Celui qui me la vendit, voulut absolument me donner à souper ; c'était dans le quartier Saint-Victor, où l'on ne trouve point de fiacres : je fus donc obligé de revenir à pied. En passant dans une petite rue, deux hommes, qui marchaient derrière moi me firent craindre qu'ils ne fussent des voleurs ; j'eus beau doubler le pas, ces hommes me suivaient, et ma crainte augmentait. J'étais très occupé de sauver ma Médaille, et je m'embarrassais peu du reste.
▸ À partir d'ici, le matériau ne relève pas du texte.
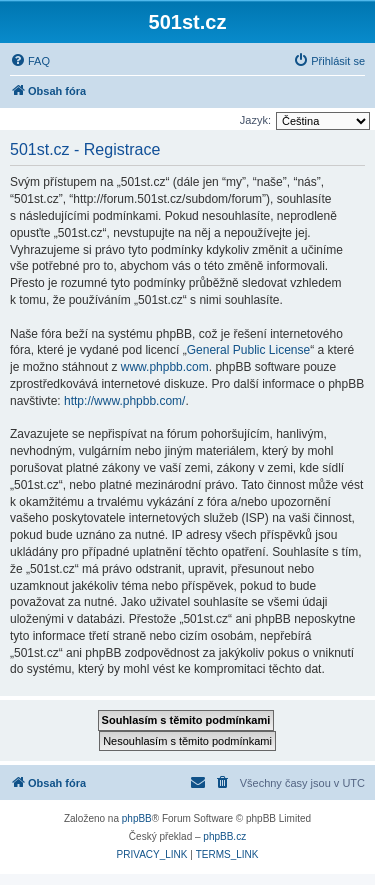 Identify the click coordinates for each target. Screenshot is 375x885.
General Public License (248, 350)
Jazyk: (255, 120)
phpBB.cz (224, 836)
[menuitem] (30, 61)
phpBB (137, 818)
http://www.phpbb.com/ (124, 401)
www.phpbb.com (165, 367)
Je pris le parti de l'avaler, je n'eus pas plutôt fait, que ces deux hommes tournèrent par une autre rue, et je me repentis de ma peur.
MONSIEUR DELAMERCI.
Depuis ce temps-là...
L'ABBÉ.
Depuis ce temps-là, je l'ai toujours dans le corps, ainsi vous voyez bien que je ne peux pas vous la montrer ; elle ne me fait point de mal.
MONSIEUR DEVERBERIE.
Hé bien ! Prenez du chocolat, cela fera peut-être que...
L'ABBÉ.
Non, au contraire : ainsi vous voyez bien que j'avais mes raisons.
MONSIEUR DELAMERCI.
Il est vrai ; mais quand pourrai-je donc partir ?
L'ABBÉ.
Je ne sais pas ; mais d'ici à deux ou trois jours, seulement...
MONSIEUR DELAMERCI.
Quoi ! Deux ou trois jours !...
L'ABBÉ.
Je ne peux pas répondre du temps.
MONSIEUR DELAMERCI.
Mais n'y aurait-il pas quelques moyens à prendre ; car cela me dérange prodigieusement.
MONSIEUR DEVERBERIE.
C'est dommage que l'Abbé croie que le chocolat... mais essayez-en toujours.
L'ABBÉ.
Tenez, puisque vous êtes si pressé...
MONSIEUR DELAMERCI.
Voyons ?
L'ABBÉ.
Venez-vous en chez moi, en chemin nous passerons chez mon apothicaire...
MONSIEUR DELAMERCI.
Je vous entends.
L'ABBÉ.
Et peut-être finirions-nous cette affaire-là tout de suite.
MONSIEUR DELAMERCI.
Allons, je le veux bien ; ne perdons pas de temps.
MONSIEUR DEVERBERIE.
Vous ne voulez pas de chocolat ?
MONSIEUR DELAMERCI.
Une autre fois.
MONSIEUR DEVERBERIE.
Demain avant de partir ?
MONSIEUR DELAMERCI, en s'en allant.
Oui, oui.
Explication du Proverbe : 41. Ce qui est bon à prendre, est bon à rendre.